- _INSTRUCTIONS FOR THE TASK_: Pictures don't belong in the copy; print all the records exactly.

- _Page images and extracted text_:

------------------------------------------------------------------------

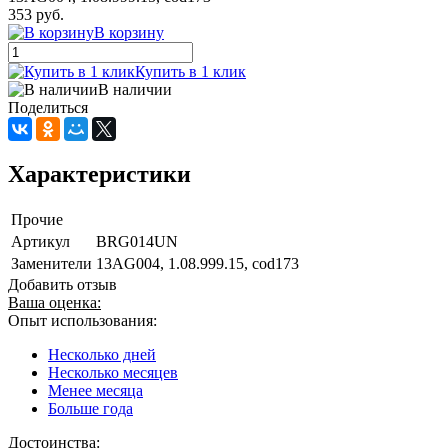
353 руб.
В корзину
Купить в 1 клик
В наличии
Поделиться
Характеристики
Прочие
Артикул
BRG014UN
Заменители
13AG004, 1.08.999.15, cod173
Добавить отзыв
Ваша оценка:
Опыт использования:
Несколько дней
Несколько месяцев
Менее месяца
Больше года
Достоинства:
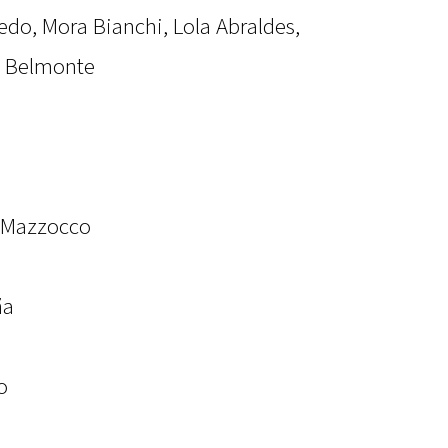
cedo, Mora Bianchi, Lola Abraldes,
o Belmonte
a Mazzocco
ña
o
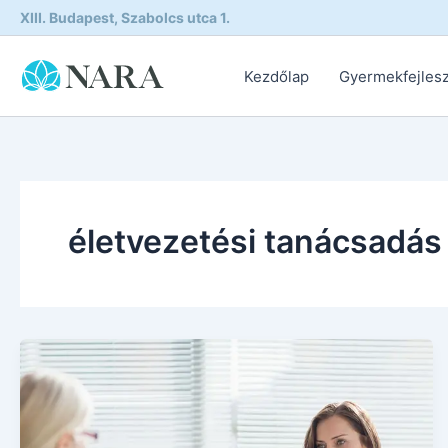
Skip
XIII. Budapest, Szabolcs utca 1.
to
content
Kezdőlap
Gyermekfejles
életvezetési tanácsadás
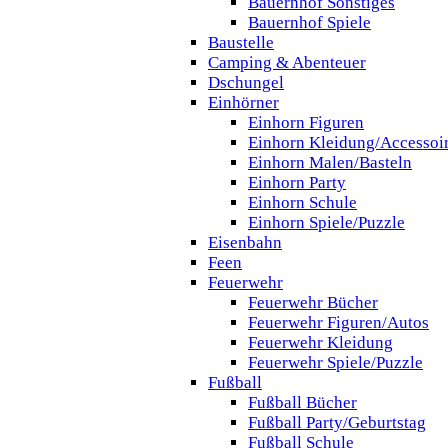
Bauernhof Sonstiges
Bauernhof Spiele
Baustelle
Camping & Abenteuer
Dschungel
Einhörner
Einhorn Figuren
Einhorn Kleidung/Accessoi
Einhorn Malen/Basteln
Einhorn Party
Einhorn Schule
Einhorn Spiele/Puzzle
Eisenbahn
Feen
Feuerwehr
Feuerwehr Bücher
Feuerwehr Figuren/Autos
Feuerwehr Kleidung
Feuerwehr Spiele/Puzzle
Fußball
Fußball Bücher
Fußball Party/Geburtstag
Fußball Schule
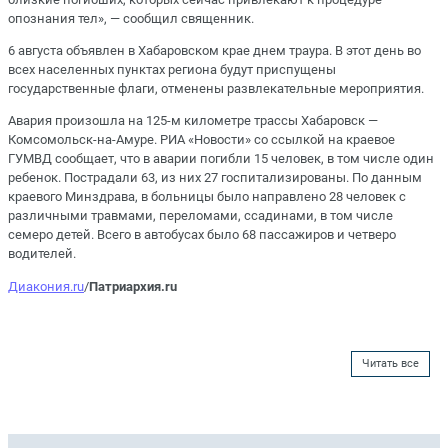
опознания тел», — сообщил священник.
6 августа объявлен в Хабаровском крае днем траура. В этот день во
всех населенных пунктах региона будут приспущены
государственные флаги, отменены развлекательные мероприятия.
Авария произошла на 125-м километре трассы Хабаровск —
Комсомольск-на-Амуре. РИА «Новости» со ссылкой на краевое
ГУМВД сообщает, что в аварии погибли 15 человек, в том числе один
ребенок. Пострадали 63, из них 27 госпитализированы. По данным
краевого Минздрава, в больницы было направлено 28 человек с
различными травмами, переломами, ссадинами, в том числе
семеро детей. Всего в автобусах было 68 пассажиров и четверо
водителей.
Диакония.ru
/
Патриархия.ru
Читать все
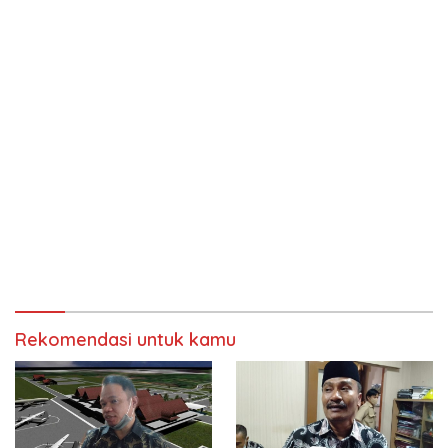
Rekomendasi untuk kamu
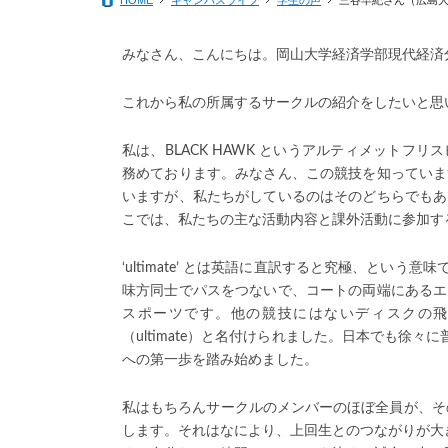
HOME
キャンパスライフ
学生の声
三谷早紀さん（広島
科目等履修生制度
学生優秀論文賞制度
産業経営研究会研究報告書
グローバル人材教育・国際学術交流
みなさん、こんにちは。岡山大学経済学部現代経済
その他の入試関連情報
現代経済セミナー
就職・進路
これから私の所属するサークルの紹介をしたいと思
岡山大学経済学会
学生生活(全学Link)
私は、BLACK HAWK というアルティメット
客員研究員
ソーシャルメディアガイドライン
務めております。みなさん、この競技を知っていま
いますが、私たちがしているのはそのどちらでもあ
名誉教授
こでは、私たちの主な活動内容と課外活動に参加す
‘ultimate’ とは英語に直訳すると究極、とい
味方同士でパスをつないで、コートの両端にあるエ
スポーツです。他の競技にはないディスクの
（ultimate）と名付けられました。日本でも徐
への第一歩を踏み始めました。
私はもちろんサークルのメンバーのほぼ全員が、そ
します。それはなにより、上回生とのつながりが大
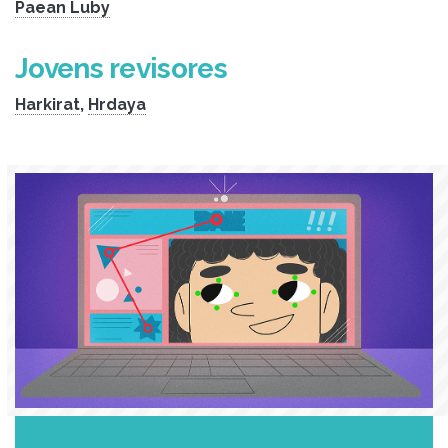
Paean Luby
Jovens revisores
Harkirat
,
Hrdaya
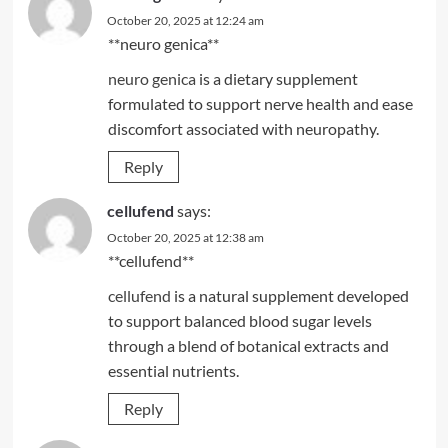
October 20, 2025 at 12:24 am
**neuro genica**
neuro genica
is a dietary supplement
formulated to support nerve health and ease
discomfort associated with neuropathy.
Reply
cellufend
says:
October 20, 2025 at 12:38 am
** cellufend**
cellufend
is a natural supplement developed
to support balanced blood sugar levels
through a blend of botanical extracts and
essential nutrients.
Reply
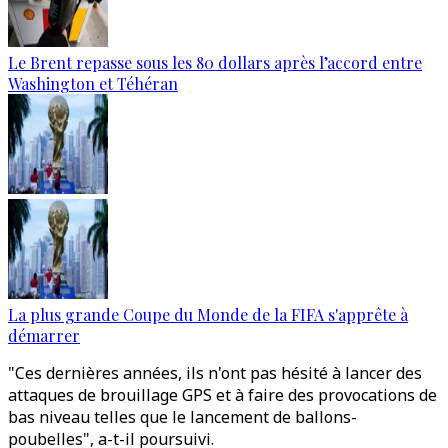
Le Brent repasse sous les 80 dollars après l’accord entre
Washington et Téhéran
La plus grande Coupe du Monde de la FIFA s'apprête à
démarrer
"Ces dernières années, ils n'ont pas hésité à lancer des
attaques de brouillage GPS et à faire des provocations de
bas niveau telles que le lancement de ballons-
poubelles", a-t-il poursuivi.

------------------------------------------------------------------------

- _ANSWER SECTION_:
353 руб.
В корзину
Купить в 1 клик
В наличии
Поделиться
Характеристики
Прочие
Артикул
BRG014UN
Заменители
13AG004, 1.08.999.15, cod173
Добавить отзыв
Ваша оценка:
Опыт использования:
Несколько дней
Несколько месяцев
Менее месяца
Больше года
Достоинства:
cedo, Mora Bianchi, Lola Abraldes,
o Belmonte
a Mazzocco
ña
o
Skip
XIII. Budapest, Szabolcs utca 1.
to
content
Kezdőlap
Gyermekfejles
életvezetési tanácsadás
Bauernhof Sonstiges
Bauernhof Spiele
Baustelle
Camping & Abenteuer
Dschungel
Einhörner
Einhorn Figuren
Einhorn Kleidung/Accessoi
Einhorn Malen/Basteln
Einhorn Party
Einhorn Schule
Einhorn Spiele/Puzzle
Eisenbahn
Feen
Feuerwehr
Feuerwehr Bücher
Feuerwehr Figuren/Autos
Feuerwehr Kleidung
Feuerwehr Spiele/Puzzle
Fußball
Fußball Bücher
Fußball Party/Geburtstag
Fußball Schule
опознания тел», — сообщил священник.
6 августа объявлен в Хабаровском крае днем траура. В этот день во
всех населенных пунктах региона будут приспущены
государственные флаги, отменены развлекательные мероприятия.
Авария произошла на 125-м километре трассы Хабаровск —
Комсомольск-на-Амуре. РИА «Новости» со ссылкой на краевое
ГУМВД сообщает, что в аварии погибли 15 человек, в том числе один
ребенок. Пострадали 63, из них 27 госпитализированы. По данным
краевого Минздрава, в больницы было направлено 28 человек с
различными травмами, переломами, ссадинами, в том числе
семеро детей. Всего в автобусах было 68 пассажиров и четверо
водителей.
Диакония.ru
/
Патриархия.ru
Читать все
Rekomendasi untuk kamu
HOME
キャンパスライフ
学生の声
三谷早紀さん（広島
科目等履修生制度
学生優秀論文賞制度
産業経営研究会研究報告書
グローバル人材教育・国際学術交流
みなさん、こんにちは。岡山大学経済学部現代経済
その他の入試関連情報
現代経済セミナー
就職・進路
これから私の所属するサークルの紹介をしたいと思
岡山大学経済学会
学生生活(全学Link)
私は、BLACK HAWK というアルティメット
客員研究員
ソーシャルメディアガイドライン
務めております。みなさん、この競技を知っていま
いますが、私たちがしているのはそのどちらでもあ
名誉教授
こでは、私たちの主な活動内容と課外活動に参加す
‘ultimate’ とは英語に直訳すると究極、とい
味方同士でパスをつないで、コートの両端にあるエ
スポーツです。他の競技にはないディスクの
（ultimate）と名付けられました。日本でも徐
への第一歩を踏み始めました。
私はもちろんサークルのメンバーのほぼ全員が、そ
します。それはなにより、上回生とのつながりが大
Paean Luby
Jovens revisores
Harkirat
,
Hrdaya
October 20, 2025 at 12:24 am
**neuro genica**
neuro genica
is a dietary supplement
formulated to support nerve health and ease
discomfort associated with neuropathy.
Reply
cellufend
says:
October 20, 2025 at 12:38 am
** cellufend**
cellufend
is a natural supplement developed
to support balanced blood sugar levels
through a blend of botanical extracts and
essential nutrients.
Reply
Le Brent repasse sous les 80 dollars après l’accord entre
Washington et Téhéran
La plus grande Coupe du Monde de la FIFA s'apprête à
démarrer
"Ces dernières années, ils n'ont pas hésité à lancer des
attaques de brouillage GPS et à faire des provocations de
bas niveau telles que le lancement de ballons-
poubelles", a-t-il poursuivi.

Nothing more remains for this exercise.